Emotional Abuse

Identifying signs of emotional abuse that have affected your loved one in a nursing home can be a nightmare. While you are coping with the impact of this realization and caring for your loved one, we will help you ensure that your legal rights are protected and asserted at each phase of the lawsuit.

Stuart Attorneys Assisting Nursing Home Residents With Asserting Their Rights

There are many types of abuse that take place in nursing homes, including physical, sexual, and financial abuse. The signs of these types of abuse can be easy to identify, especially when bruises and physical injuries are involved. When it comes to emotional abuse, however, it can be much more difficult to know whether or not your loved one has fallen victim to bullying, manipulation, or intimidation. Emotional abuse can take many forms, and there are many motivations that nursing home employees have for treating residents poorly. At Donaldson & Weston, our Stuart nursing home abuse lawyers have investigated cases involving emotional abuse throughout Martin, Palm Beach, and St. Lucie Counties. As a result, we can identify emotional abuse in a nursing home and help families understand their legal rights following such a disturbing discovery. After this type of incident, you should take action sooner rather than later to ensure that your loved one is protected.

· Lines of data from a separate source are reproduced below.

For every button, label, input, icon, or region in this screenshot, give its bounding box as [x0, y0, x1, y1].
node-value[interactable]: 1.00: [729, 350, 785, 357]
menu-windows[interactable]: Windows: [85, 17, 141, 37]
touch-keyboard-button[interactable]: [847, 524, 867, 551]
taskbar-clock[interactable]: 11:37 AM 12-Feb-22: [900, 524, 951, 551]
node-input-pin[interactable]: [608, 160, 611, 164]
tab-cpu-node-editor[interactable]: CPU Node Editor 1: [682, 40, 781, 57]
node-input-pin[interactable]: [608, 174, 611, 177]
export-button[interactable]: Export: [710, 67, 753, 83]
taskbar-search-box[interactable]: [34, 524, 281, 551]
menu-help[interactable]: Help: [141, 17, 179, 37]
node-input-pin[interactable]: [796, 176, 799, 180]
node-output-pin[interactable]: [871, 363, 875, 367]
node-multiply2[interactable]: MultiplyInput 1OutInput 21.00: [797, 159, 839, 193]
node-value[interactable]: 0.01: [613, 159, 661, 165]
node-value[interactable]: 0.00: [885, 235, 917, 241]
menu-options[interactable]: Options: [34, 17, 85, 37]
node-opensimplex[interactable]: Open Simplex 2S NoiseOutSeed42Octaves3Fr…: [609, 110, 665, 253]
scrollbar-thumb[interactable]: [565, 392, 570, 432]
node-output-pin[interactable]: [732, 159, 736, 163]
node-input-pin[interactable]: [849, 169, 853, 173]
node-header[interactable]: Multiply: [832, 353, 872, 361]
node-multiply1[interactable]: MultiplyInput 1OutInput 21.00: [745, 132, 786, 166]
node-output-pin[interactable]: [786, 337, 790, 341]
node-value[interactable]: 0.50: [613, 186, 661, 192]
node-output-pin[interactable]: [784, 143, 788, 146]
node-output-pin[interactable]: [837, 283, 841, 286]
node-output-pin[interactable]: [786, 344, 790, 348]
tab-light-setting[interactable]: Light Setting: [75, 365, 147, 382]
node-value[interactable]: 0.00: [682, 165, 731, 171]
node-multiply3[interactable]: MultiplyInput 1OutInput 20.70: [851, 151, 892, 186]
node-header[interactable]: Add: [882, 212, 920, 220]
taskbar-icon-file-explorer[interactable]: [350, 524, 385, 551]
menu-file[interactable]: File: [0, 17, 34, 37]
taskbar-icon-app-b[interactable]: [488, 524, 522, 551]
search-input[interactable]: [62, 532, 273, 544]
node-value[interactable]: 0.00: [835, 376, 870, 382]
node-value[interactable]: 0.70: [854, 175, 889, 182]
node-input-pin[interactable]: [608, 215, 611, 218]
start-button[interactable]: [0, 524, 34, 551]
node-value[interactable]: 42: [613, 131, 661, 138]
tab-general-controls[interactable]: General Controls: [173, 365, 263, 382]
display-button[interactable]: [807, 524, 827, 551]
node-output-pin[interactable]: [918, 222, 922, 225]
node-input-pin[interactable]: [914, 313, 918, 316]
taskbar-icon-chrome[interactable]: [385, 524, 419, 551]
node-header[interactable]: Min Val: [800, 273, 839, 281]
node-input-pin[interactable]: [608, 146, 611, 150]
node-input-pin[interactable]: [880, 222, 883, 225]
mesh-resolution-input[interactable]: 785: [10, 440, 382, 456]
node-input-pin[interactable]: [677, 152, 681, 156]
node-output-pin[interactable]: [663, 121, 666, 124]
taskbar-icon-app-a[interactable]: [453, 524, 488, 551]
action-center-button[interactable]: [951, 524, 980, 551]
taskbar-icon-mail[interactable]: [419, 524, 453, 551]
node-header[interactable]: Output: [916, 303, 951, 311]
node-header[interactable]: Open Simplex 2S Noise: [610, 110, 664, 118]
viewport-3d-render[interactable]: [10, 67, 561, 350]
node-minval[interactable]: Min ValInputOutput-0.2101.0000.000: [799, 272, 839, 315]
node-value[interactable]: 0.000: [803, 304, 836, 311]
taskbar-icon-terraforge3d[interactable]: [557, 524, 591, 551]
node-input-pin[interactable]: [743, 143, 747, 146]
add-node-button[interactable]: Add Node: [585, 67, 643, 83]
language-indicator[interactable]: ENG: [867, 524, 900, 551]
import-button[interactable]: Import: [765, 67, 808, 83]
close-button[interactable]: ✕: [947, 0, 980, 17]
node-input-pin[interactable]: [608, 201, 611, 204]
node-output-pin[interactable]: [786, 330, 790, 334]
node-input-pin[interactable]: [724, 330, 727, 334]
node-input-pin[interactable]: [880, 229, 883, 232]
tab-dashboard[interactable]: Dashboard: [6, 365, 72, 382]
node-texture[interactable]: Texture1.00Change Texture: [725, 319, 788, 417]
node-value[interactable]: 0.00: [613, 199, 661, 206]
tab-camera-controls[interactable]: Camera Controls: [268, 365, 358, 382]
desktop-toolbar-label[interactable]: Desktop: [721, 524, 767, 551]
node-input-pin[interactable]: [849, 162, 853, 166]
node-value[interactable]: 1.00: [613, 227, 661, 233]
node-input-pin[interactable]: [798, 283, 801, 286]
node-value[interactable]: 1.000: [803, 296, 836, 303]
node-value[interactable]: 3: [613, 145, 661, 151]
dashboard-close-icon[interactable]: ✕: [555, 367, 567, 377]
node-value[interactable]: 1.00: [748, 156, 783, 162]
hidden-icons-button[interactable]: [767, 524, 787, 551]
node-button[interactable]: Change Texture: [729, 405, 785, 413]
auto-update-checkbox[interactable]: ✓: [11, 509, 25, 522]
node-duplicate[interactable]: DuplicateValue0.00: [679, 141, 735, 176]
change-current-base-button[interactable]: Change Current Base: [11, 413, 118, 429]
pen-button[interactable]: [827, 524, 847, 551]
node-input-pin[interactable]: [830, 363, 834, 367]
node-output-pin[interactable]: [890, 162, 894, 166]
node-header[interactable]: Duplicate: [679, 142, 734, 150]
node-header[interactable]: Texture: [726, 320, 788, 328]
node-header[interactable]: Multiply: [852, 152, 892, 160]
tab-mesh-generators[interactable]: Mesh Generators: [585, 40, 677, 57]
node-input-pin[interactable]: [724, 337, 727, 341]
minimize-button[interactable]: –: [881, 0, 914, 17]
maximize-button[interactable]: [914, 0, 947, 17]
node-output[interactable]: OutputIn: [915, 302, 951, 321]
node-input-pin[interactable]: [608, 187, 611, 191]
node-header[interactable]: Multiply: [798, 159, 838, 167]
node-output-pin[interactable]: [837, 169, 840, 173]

Understanding the Signs of Emotional Abuse in a Nursing Home Setting

There are many different ways that emotional abuse can take place in a nursing home. One of the main types of signs involves changes in your loved one’s personality, habits, or demeanor. If they suddenly lose self-esteem or withdraw from some of their previously enjoyed social activities, it may indicate that they are being subjected to emotional abuse. This could also show signs of isolation. Some nursing home facility staff members abuse residents by isolating them from other residents, other staff members, or their friends and family. Other signs that may indicate emotional abuse include avoidance of eye contact, self-harm, a sense of hopelessness or nervousness, or sudden mood swings.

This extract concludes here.